→ **WORK REQUEST**
Work through the entries below and show every line in which "October" is found.
※ ※ ※
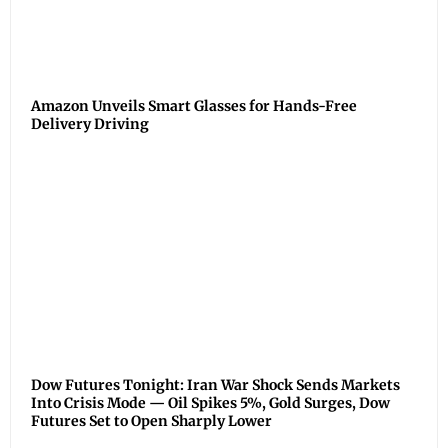
Amazon Unveils Smart Glasses for Hands-Free
Delivery Driving
Dow Futures Tonight: Iran War Shock Sends Markets
Into Crisis Mode — Oil Spikes 5%, Gold Surges, Dow
Futures Set to Open Sharply Lower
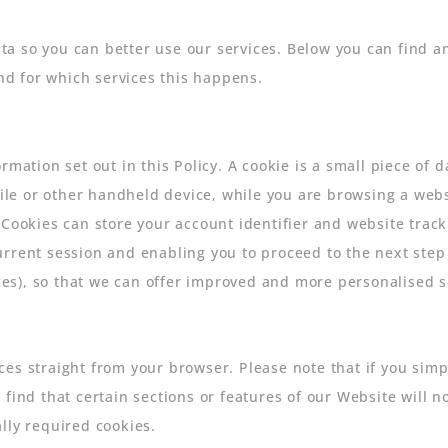
a so you can better use our services. Below you can find an
and for which services this happens.
rmation set out in this Policy. A cookie is a small piece of 
e or other handheld device, while you are browsing a webs
 Cookies can store your account identifier and website track
urrent session and enabling you to proceed to the next ste
s), so that we can offer improved and more personalised se
s straight from your browser. Please note that if you simply
 find that certain sections or features of our Website will
lly required cookies.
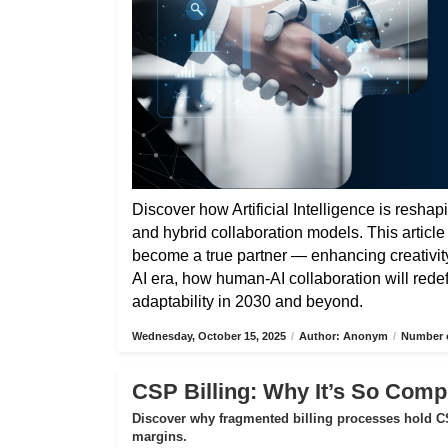
Discover how Artificial Intelligence is reshap
and hybrid collaboration models. This articl
become a true partner — enhancing creativity,
AI era, how human-AI collaboration will rede
adaptability in 2030 and beyond.
Wednesday, October 15, 2025
/
Author: Anonym
/
Number o
CSP Billing: Why It’s So Compl
Discover why fragmented billing processes hold CS
margins.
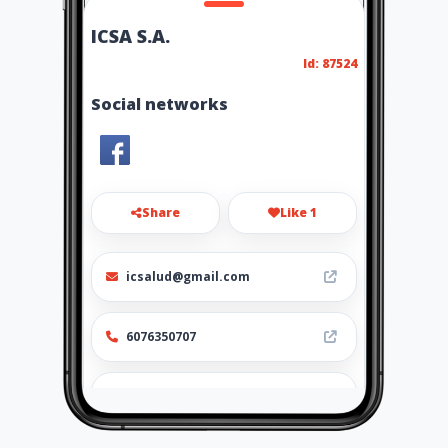
ICSA S.A.
Id: 87524
Social networks
Share
Like 1
icsalud@gmail.com
6076350707
http://www.icsa.com.co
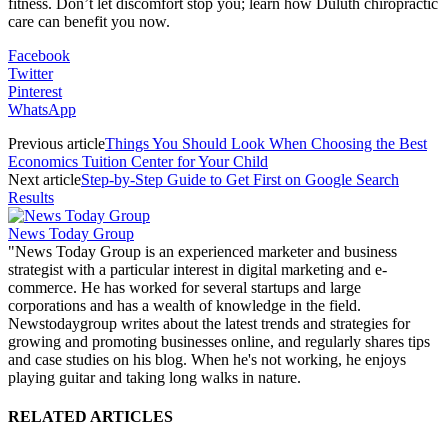
fitness. Don’t let discomfort stop you; learn how Duluth chiropractic
care can benefit you now.
Facebook
Twitter
Pinterest
WhatsApp
Previous article
Things You Should Look When Choosing the Best
Economics Tuition Center for Your Child
Next article
Step-by-Step Guide to Get First on Google Search
Results
News Today Group
"News Today Group is an experienced marketer and business
strategist with a particular interest in digital marketing and e-
commerce. He has worked for several startups and large
corporations and has a wealth of knowledge in the field.
Newstodaygroup writes about the latest trends and strategies for
growing and promoting businesses online, and regularly shares tips
and case studies on his blog. When he's not working, he enjoys
playing guitar and taking long walks in nature.
RELATED ARTICLES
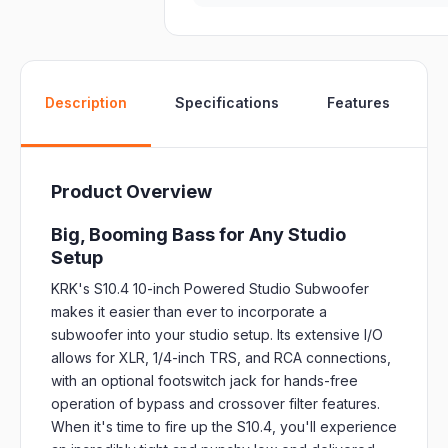
W
Description
Specifications
Features
Product Overview
Big, Booming Bass for Any Studio
Setup
KRK's S10.4 10-inch Powered Studio Subwoofer
makes it easier than ever to incorporate a
subwoofer into your studio setup. Its extensive I/O
allows for XLR, 1/4-inch TRS, and RCA connections,
with an optional footswitch jack for hands-free
operation of bypass and crossover filter features.
When it's time to fire up the S10.4, you'll experience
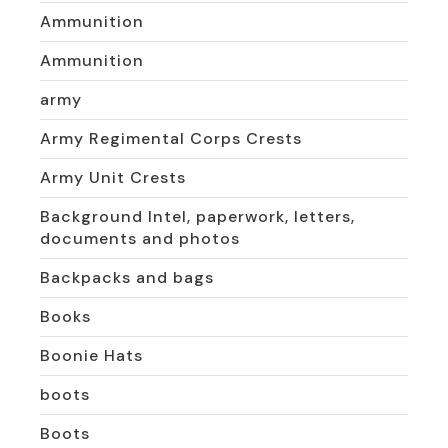
Ammunition
Ammunition
army
Army Regimental Corps Crests
Army Unit Crests
Background Intel, paperwork, letters,
documents and photos
Backpacks and bags
Books
Boonie Hats
boots
Boots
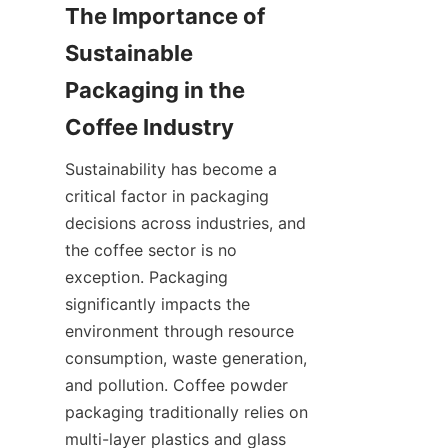
The Importance of 
Sustainable 
Packaging in the 
Sustainability has become a 
critical factor in packaging 
decisions across industries, and 
the coffee sector is no 
exception. Packaging 
significantly impacts the 
environment through resource 
consumption, waste generation, 
and pollution. Coffee powder 
packaging traditionally relies on 
multi-layer plastics and glass 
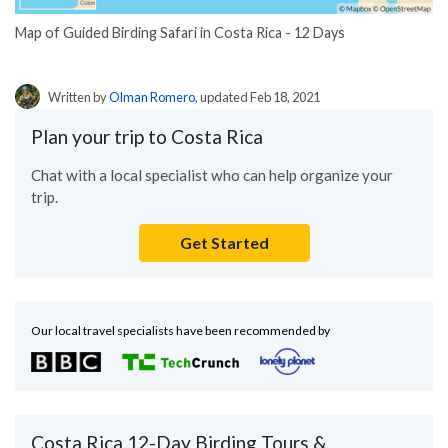
Map of Guided Birding Safari in Costa Rica - 12 Days
Written by
Olman Romero
, updated Feb 18, 2021
Plan your trip to Costa Rica
Chat with a local specialist who can help organize your
trip.
Get Started
Our local travel specialists have been recommended by
Costa Rica 12-Day Birding Tours &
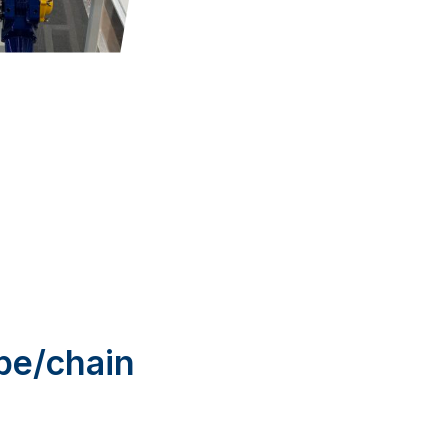
ope/chain
ing you flexibility.
ize for other sizes
anchor secure when
ur maritime
out?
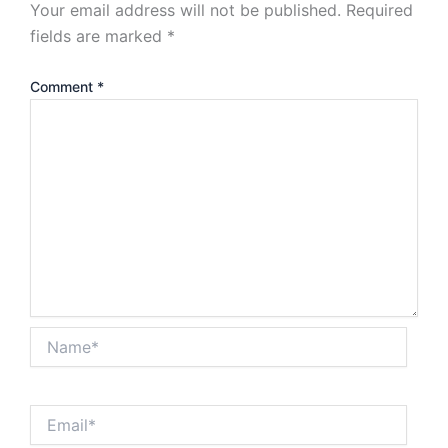
Your email address will not be published.
Required
fields are marked
*
Comment
*
Name*
Email*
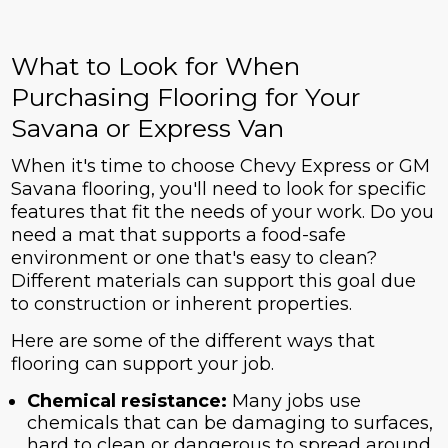
What to Look for When
Purchasing Flooring for Your
Savana or Express Van
When it's time to choose Chevy Express or GM
Savana flooring, you'll need to look for specific
features that fit the needs of your work. Do you
need a mat that supports a food-safe
environment or one that's easy to clean?
Different materials can support this goal due
to construction or inherent properties.
Here are some of the different ways that
flooring can support your job.
Chemical resistance:
Many jobs use
chemicals that can be damaging to surfaces,
hard to clean or dangerous to spread around.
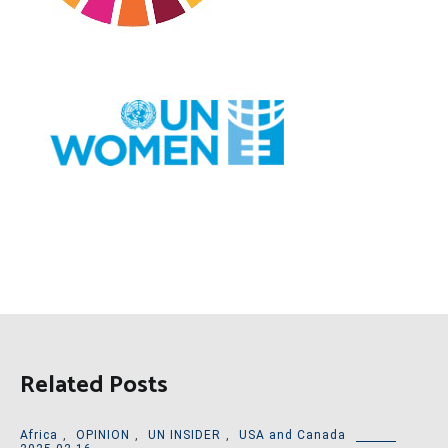
Related Posts
Africa
,
OPINION
,
UN INSIDER
,
USA and Canada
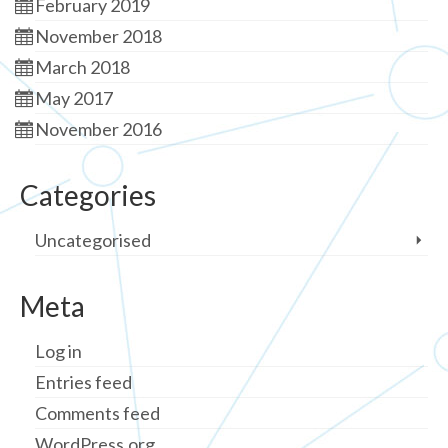
February 2019
November 2018
March 2018
May 2017
November 2016
Categories
Uncategorised
Meta
Log in
Entries feed
Comments feed
WordPress.org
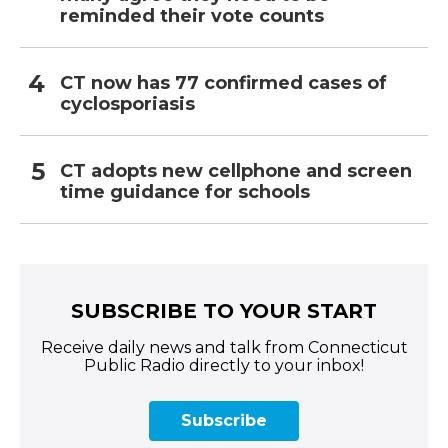
reminded their vote counts
CT now has 77 confirmed cases of
cyclosporiasis
CT adopts new cellphone and screen
time guidance for schools
SUBSCRIBE TO YOUR START
Receive daily news and talk from Connecticut
Public Radio directly to your inbox!
Subscribe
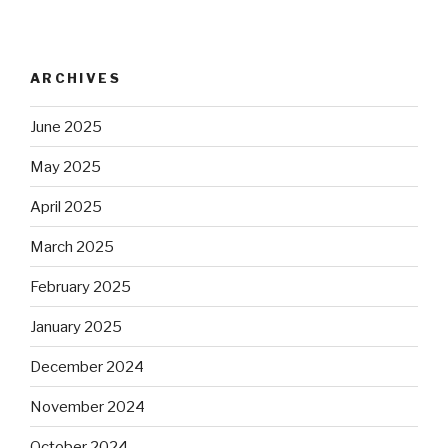
ARCHIVES
June 2025
May 2025
April 2025
March 2025
February 2025
January 2025
December 2024
November 2024
October 2024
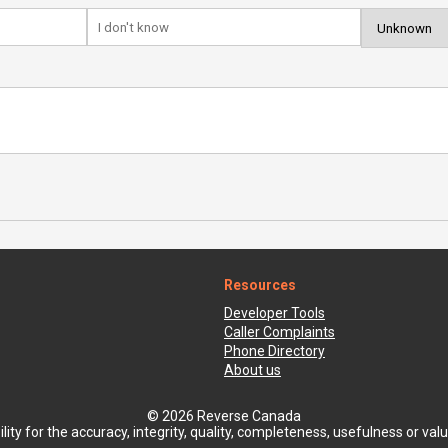
Resources
Developer Tools
Caller Complaints
Phone Directory
About us
© 2026 Reverse Canada
ty for the accuracy, integrity, quality, completeness, usefulness or value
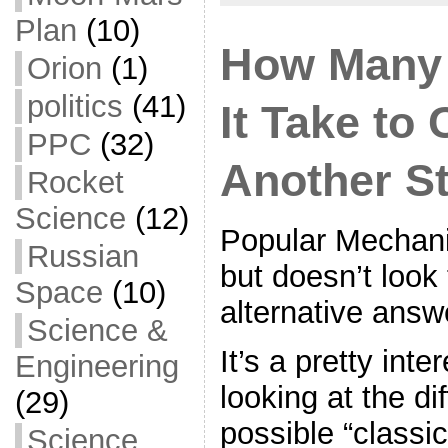
Plan
(10)
How Many 
Orion
(1)
politics
(41)
It Take to
PPC
(32)
Another S
Rocket
Science
(12)
Popular Mechani
Russian
but doesn’t look 
Space
(10)
alternative answ
Science &
It’s a pretty inte
Engineering
looking at the di
(29)
possible “classi
Science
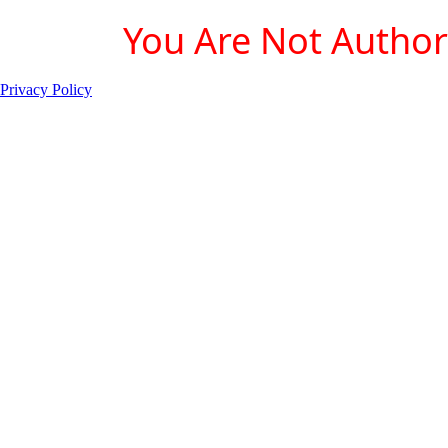
You Are Not Authori
Privacy Policy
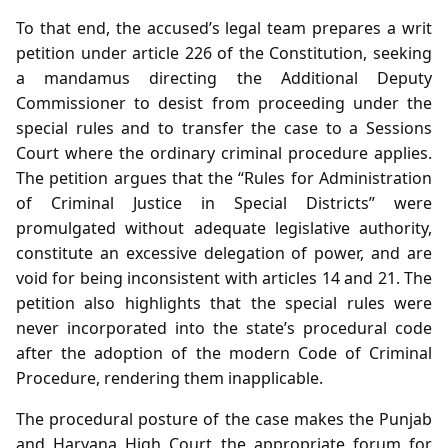
To that end, the accused’s legal team prepares a writ
petition under article 226 of the Constitution, seeking
a mandamus directing the Additional Deputy
Commissioner to desist from proceeding under the
special rules and to transfer the case to a Sessions
Court where the ordinary criminal procedure applies.
The petition argues that the “Rules for Administration
of Criminal Justice in Special Districts” were
promulgated without adequate legislative authority,
constitute an excessive delegation of power, and are
void for being inconsistent with articles 14 and 21. The
petition also highlights that the special rules were
never incorporated into the state’s procedural code
after the adoption of the modern Code of Criminal
Procedure, rendering them inapplicable.
The procedural posture of the case makes the Punjab
and Haryana High Court the appropriate forum for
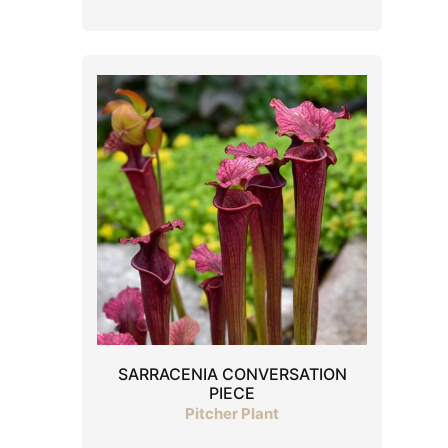
SARRACENIA CONVERSATION
PIECE
Pitcher Plant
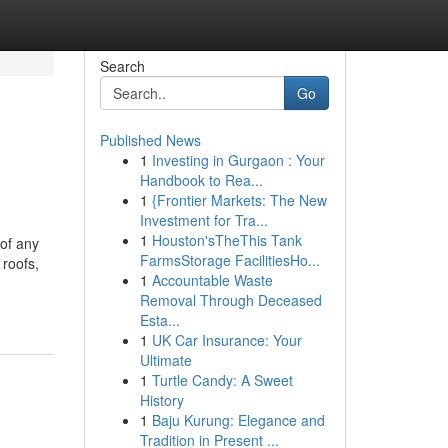
Search
Go
Published News
1
Investing in Gurgaon : Your
Handbook to Rea...
1
{Frontier Markets: The New
Investment for Tra...
1
Houston'sTheThis Tank
 of any
FarmsStorage FacilitiesHo...
 roofs,
1
Accountable Waste
Removal Through Deceased
Esta...
1
UK Car Insurance: Your
Ultimate
1
Turtle Candy: A Sweet
History
1
Baju Kurung: Elegance and
Tradition in Present ...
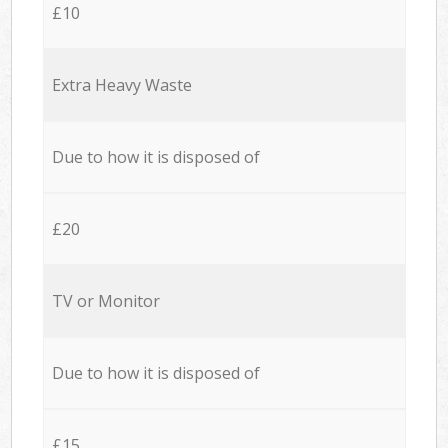
£10
Extra Heavy Waste
Due to how it is disposed of
£20
TV or Monitor
Due to how it is disposed of
£15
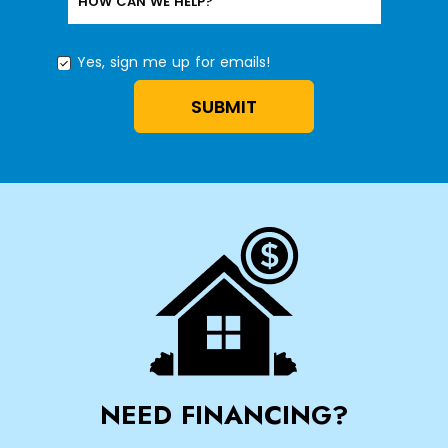
HOW CAN WE HELP?
Yes, sign me up for emails!
YES,
SIGN
SUBMIT
ME
UP
FOR
EMAILS!
NEED FINANCING?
※ ※ ※
→ **YOUR SOLUTION**
Wednesday, October 15, 2025
October 2024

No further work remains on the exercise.